The gospel of Christ is God’s final and for all covenant with man. After speaking specifically of the need to change the law (7:12), it seems the author wants to reassure his readers that the new covenant isn’t totally unrelated to the former.
Continuing his discussion of the high priesthood, I cannot help but think of the dilemma facing the Jews of that day. The high priesthood had become diminished and tarnished by the politics of the Idumeans and their interference in the religious affairs of the people. The thought of a sympathetic, undefiled and eternal high priest should have been music to the ears of the people.

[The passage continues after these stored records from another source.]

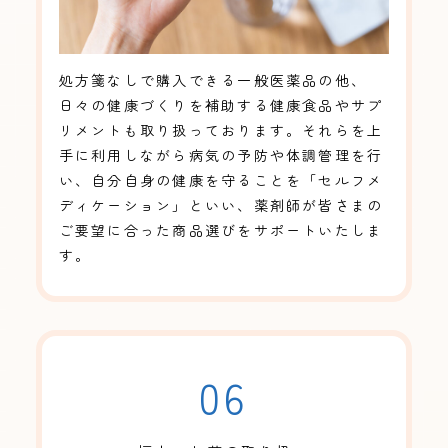
処方箋なしで購入できる一般医薬品の他、
日々の健康づくりを補助する健康食品やサプ
リメントも取り扱っております。それらを上
手に利用しながら病気の予防や体調管理を行
い、自分自身の健康を守ることを「セルフメ
ディケーション」といい、薬剤師が皆さまの
ご要望に合った商品選びをサポートいたしま
す。
06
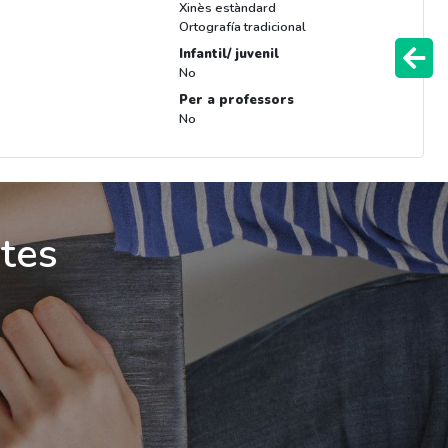
Xinès estàndard
Ortografía tradicional
Infantil/ juvenil
No
Per a professors
No
ites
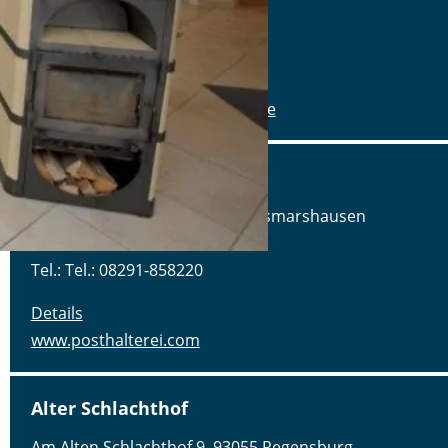
Tel.: Tel.: 09078-912320
Details
www.alte-brauerei-mertingen.de
Alte Posthalterei
Augsburger Straße 2, 86441 Zusmarshausen
Tel.: Tel.: 08291-858220
Details
www.posthalterei.com
Alter Schlachthof
Am Alten Schlachthof 9, 93055 Regensburg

Our author moves to the superiority of the covenant of Christ over that of Moses. First and foremost, the covenant of Christ is superior because it was established on better promises than Moses’ covenant. This promise is then identified as the forgiveness of sins. As we will see in chapters 9 and 10, the law of Moses did not offer forgiveness of sins in the complete and fullest sense of the word, because “it is not possible for the blood of bulls and goats to take away sins” (Heb 10:4).
The covenant of Christ brought full and absolute forgiveness to its adherents. Moreover, the former covenant foretold of its own demise through the establishment of the new covenant. The author quotes Jeremiah 31:31-34 and applies it to the covenant of Jesus. With this new covenant, there is no longer the remembrance of sin as with the first covenant (cf 10:3).
Finally, as is the case with any testament or will, the most recent document replaces and supersedes any former one. By the time Hebrews was penned, much of the Jewish world had heard the gospel of Jesus Christ. As the scope of the gospel of Christ increased in its proclamation, the validity of the Mosaic covenant waned at the exact same rate. Once the gospel was preached to the whole world, the law of Moses was finished.
The gospel was preached to the whole world within 30 years of the establishment of the church in Acts 2 (cf Col 1:6, 23). God marked this completion with judgment upon Israel and Jerusalem’s destruction, just as Jesus foretold (cf Matt 24:14).
That which was becoming obsolete in that day is long since been done away with. Nothing of it remains for us today aside from education (cf Rom 15:4).